Je jetai un œil torve sur les alentours : des pins, des pins, encore des pins et des fougères partout… à en avoir la nausée. Je décidai sur le champ que j'avais de tout temps détesté les pins et encore plus les fougères. Entre les pins, une route déserte, bêtement rectiligne, sans aucune perspective, moche quoi ! Les deux seules constructions situées à l'extérieur du camp étaient naturellement des cafés, encore fermés à cette heure, mais que je jugeai aussitôt minables, tristes et sans aucun attrait, probablement fréquentés le soir par des soudards avinés, braillards et ignorants. Inutile de préciser que les hautes grilles du portail m'apparurent sur le champ comme la porte d'une prison ! pire : d'un camp de concentration ! Au delà, il semblait n'y avoir personne : un poste de garde, deux ou trois constructions en bois peintes d'un jaune que je qualifiai aussitôt de pisseux, une demi-douzaine de bâtiments sans personnalité à quelque distance, une route qui se perdait dans le lointain… mais pas âme qui vive ! Ce fichu camp paraissait désert. L'entrée était bien flanquée d'une guérite mais elle était vide de toute sentinelle. Ah elle était belle l'armée française ! un camp militaire qui n'était même pas gardé !

J'éprouvai une dernière fois l'irrésistible tentation de fuir cet endroit que je haïssais de toutes mes forces, de mourir sur place plutôt que de franchir ce portail au delà duquel j'imaginais un monde qui m'était totalement étranger, une communauté de brutes, d'individus primaires forcément incultes, à coup sûr incapables de saisir toutes les délicates nuances d'une âme d'artiste. Comment pouvait-il en être autrement ?

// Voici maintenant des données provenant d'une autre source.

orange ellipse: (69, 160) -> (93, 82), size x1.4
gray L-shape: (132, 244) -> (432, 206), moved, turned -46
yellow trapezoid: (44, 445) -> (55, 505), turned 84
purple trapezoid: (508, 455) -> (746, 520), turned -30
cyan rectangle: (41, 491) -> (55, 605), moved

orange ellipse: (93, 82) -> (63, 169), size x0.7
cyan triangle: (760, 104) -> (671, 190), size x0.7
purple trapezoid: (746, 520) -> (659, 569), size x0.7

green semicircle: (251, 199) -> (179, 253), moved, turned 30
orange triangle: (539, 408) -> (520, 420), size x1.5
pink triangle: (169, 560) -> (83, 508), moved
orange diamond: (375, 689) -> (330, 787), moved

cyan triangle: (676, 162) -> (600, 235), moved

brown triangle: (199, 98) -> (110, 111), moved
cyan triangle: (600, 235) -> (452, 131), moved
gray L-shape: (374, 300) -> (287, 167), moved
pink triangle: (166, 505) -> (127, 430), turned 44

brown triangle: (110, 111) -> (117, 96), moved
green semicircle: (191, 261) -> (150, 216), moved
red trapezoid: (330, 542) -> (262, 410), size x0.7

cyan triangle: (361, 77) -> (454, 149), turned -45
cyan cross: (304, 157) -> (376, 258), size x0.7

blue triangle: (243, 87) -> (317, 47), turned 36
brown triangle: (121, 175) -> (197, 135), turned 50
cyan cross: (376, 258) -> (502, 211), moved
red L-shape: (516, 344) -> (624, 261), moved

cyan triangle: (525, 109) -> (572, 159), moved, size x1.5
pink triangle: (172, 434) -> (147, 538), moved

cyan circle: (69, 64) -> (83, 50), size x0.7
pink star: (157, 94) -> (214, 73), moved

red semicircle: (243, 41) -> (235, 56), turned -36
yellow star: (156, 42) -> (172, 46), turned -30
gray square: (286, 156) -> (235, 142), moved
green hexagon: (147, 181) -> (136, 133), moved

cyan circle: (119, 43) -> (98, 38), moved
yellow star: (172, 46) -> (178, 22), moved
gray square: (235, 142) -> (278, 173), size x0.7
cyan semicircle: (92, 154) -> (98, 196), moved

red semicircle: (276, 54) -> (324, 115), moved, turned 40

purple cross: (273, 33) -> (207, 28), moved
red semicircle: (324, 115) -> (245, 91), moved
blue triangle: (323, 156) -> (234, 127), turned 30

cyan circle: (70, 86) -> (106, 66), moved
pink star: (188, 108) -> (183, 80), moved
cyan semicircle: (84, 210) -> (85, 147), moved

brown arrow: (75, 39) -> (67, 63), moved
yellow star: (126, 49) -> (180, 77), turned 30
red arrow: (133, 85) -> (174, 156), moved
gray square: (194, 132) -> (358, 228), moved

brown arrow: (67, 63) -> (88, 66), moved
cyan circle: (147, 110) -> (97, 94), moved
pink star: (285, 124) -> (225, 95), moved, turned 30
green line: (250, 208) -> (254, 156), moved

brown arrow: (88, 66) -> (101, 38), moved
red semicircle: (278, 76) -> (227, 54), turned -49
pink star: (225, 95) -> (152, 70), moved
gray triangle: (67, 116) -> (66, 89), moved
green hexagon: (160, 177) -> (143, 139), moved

Cependant, rassemblant toute mon énergie, je résistai vaillamment à cette dernière pulsion de lâcheté. En poussant un soupir de quinze tonnes, je me résignai enfin à franchir la petite porte qui jouxtait le portail.

Au moment même où j'entrai, je ne savais pas encore comment j'allais m'y prendre, quels moyens légaux ou illégaux je devrais employer, quelles puissantes relations je ferais intervenir pour me tirer de là, mais j'étais habité d'une certitude absolue : je ne resterais pas seize mois au camp de Souge !

J'avais raison ! j'allais y vivre quatre ans et demi.